*How to complete this task*.
Up to and including the line with "The width and height of the screenshot is (111, 2576).", return every line from the start of the entries below exactly.

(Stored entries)
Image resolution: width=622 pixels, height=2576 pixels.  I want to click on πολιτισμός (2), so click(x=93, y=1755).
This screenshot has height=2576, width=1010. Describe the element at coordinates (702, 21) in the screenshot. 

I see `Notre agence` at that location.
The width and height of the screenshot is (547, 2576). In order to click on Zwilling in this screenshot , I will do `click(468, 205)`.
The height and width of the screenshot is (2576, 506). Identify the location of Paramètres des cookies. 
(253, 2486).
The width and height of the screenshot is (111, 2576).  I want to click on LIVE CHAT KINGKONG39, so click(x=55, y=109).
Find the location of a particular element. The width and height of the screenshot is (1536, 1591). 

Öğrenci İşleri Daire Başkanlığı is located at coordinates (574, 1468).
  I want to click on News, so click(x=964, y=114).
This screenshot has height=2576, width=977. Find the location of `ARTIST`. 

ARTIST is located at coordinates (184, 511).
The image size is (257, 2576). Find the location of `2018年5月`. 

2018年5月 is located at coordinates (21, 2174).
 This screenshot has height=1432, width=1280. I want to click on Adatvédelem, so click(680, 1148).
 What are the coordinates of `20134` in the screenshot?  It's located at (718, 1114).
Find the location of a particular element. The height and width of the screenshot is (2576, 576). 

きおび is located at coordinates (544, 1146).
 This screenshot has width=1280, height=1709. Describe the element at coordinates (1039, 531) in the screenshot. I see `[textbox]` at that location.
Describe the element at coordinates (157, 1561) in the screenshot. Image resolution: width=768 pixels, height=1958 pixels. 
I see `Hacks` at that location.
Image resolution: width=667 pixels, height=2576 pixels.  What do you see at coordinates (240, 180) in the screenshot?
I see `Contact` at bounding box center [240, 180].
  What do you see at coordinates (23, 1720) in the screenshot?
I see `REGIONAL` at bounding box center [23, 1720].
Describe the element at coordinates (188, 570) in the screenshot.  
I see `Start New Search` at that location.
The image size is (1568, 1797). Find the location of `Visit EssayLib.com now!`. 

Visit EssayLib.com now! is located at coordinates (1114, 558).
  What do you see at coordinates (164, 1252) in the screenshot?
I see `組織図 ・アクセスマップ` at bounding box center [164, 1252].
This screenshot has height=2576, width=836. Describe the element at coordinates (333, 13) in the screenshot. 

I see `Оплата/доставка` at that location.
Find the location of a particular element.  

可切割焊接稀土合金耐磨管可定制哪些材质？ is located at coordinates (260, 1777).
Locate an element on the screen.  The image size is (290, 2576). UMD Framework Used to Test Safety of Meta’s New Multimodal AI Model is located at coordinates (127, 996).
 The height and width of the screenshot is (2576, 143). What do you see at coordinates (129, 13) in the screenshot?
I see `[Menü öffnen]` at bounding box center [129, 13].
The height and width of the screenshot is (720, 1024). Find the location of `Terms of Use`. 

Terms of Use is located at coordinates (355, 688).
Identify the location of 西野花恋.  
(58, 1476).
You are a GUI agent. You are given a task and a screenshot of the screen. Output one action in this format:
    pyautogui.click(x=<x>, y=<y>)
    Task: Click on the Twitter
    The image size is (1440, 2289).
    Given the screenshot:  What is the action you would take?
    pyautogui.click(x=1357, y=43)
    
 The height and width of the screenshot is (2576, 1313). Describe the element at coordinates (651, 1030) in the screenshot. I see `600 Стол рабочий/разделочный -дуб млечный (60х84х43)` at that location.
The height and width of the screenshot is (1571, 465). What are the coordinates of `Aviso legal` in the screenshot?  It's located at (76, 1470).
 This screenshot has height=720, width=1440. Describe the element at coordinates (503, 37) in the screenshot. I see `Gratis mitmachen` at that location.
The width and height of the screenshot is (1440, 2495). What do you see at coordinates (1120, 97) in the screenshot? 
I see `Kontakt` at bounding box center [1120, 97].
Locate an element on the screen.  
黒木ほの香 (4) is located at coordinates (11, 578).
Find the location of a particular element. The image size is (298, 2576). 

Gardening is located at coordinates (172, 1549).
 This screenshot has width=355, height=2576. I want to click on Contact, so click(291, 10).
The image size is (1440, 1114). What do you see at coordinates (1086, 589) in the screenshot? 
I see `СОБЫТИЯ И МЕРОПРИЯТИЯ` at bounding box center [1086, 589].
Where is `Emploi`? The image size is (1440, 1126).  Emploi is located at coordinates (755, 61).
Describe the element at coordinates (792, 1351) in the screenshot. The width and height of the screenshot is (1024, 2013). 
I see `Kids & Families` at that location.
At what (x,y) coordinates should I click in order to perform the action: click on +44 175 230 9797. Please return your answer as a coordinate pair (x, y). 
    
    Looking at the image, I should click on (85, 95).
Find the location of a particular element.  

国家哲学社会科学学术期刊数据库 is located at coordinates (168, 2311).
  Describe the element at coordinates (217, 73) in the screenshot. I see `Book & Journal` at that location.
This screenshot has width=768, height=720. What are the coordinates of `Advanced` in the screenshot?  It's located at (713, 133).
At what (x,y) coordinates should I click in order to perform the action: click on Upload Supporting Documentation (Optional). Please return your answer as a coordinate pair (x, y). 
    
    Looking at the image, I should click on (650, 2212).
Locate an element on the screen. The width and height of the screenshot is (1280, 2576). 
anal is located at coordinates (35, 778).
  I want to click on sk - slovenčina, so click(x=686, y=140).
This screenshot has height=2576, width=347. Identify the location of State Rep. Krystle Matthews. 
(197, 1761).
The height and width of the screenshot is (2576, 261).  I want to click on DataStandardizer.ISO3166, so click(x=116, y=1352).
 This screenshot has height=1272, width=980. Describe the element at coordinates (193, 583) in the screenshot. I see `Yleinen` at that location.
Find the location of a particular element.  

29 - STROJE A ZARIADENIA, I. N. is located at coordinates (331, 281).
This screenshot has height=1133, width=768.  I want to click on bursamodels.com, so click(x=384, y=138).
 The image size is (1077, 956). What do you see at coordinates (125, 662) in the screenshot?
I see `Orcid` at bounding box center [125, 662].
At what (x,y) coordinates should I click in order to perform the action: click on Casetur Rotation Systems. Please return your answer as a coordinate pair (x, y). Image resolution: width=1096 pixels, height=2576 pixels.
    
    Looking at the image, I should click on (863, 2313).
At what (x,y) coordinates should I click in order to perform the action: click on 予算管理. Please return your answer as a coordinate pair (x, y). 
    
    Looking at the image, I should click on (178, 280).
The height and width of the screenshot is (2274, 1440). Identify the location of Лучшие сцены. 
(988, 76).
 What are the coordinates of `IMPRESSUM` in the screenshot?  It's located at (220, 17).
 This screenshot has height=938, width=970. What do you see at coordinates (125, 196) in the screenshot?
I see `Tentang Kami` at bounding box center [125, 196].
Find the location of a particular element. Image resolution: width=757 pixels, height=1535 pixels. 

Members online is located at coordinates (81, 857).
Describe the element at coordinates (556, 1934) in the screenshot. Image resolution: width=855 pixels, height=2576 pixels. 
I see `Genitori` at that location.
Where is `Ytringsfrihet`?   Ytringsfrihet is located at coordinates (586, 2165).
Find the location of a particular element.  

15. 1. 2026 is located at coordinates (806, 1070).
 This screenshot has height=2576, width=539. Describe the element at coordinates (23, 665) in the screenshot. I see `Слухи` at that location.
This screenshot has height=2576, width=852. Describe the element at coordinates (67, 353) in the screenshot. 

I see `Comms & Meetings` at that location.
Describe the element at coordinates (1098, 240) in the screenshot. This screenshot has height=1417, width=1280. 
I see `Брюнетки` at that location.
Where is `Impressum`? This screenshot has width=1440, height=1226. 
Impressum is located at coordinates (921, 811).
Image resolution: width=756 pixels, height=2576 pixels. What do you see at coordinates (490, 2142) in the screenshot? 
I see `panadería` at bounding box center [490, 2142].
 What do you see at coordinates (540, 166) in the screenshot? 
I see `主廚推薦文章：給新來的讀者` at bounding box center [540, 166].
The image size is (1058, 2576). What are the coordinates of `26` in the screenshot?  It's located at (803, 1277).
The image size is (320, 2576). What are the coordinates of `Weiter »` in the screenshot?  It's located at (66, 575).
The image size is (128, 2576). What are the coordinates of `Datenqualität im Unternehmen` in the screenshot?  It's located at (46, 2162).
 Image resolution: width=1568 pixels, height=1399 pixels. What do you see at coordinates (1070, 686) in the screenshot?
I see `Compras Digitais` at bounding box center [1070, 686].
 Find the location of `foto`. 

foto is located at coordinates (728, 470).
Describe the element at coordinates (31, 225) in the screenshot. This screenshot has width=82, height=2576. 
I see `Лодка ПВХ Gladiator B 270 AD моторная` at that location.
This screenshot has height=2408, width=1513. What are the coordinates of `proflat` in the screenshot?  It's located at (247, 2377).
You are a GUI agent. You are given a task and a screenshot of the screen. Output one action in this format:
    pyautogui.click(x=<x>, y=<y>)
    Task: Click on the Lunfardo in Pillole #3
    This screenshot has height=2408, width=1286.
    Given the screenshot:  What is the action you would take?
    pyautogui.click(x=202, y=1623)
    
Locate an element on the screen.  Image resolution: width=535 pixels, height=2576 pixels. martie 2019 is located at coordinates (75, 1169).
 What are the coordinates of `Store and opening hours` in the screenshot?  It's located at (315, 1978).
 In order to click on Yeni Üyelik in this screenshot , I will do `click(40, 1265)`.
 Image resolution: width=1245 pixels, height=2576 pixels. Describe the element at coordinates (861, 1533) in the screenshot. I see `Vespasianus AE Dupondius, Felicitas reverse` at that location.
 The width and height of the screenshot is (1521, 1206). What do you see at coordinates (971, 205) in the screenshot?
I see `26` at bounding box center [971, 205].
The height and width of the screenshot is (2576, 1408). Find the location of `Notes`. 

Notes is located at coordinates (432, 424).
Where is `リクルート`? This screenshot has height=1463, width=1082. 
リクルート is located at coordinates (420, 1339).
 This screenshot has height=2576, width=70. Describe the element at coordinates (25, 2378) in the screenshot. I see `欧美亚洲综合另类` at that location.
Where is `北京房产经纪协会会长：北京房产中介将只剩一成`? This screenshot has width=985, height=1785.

*Reply to the exercise*.
Image resolution: width=622 pixels, height=2576 pixels.  I want to click on πολιτισμός (2), so click(x=93, y=1755).
This screenshot has height=2576, width=1010. Describe the element at coordinates (702, 21) in the screenshot. 

I see `Notre agence` at that location.
The width and height of the screenshot is (547, 2576). In order to click on Zwilling in this screenshot , I will do `click(468, 205)`.
The height and width of the screenshot is (2576, 506). Identify the location of Paramètres des cookies. 
(253, 2486).
The width and height of the screenshot is (111, 2576).  I want to click on LIVE CHAT KINGKONG39, so click(x=55, y=109).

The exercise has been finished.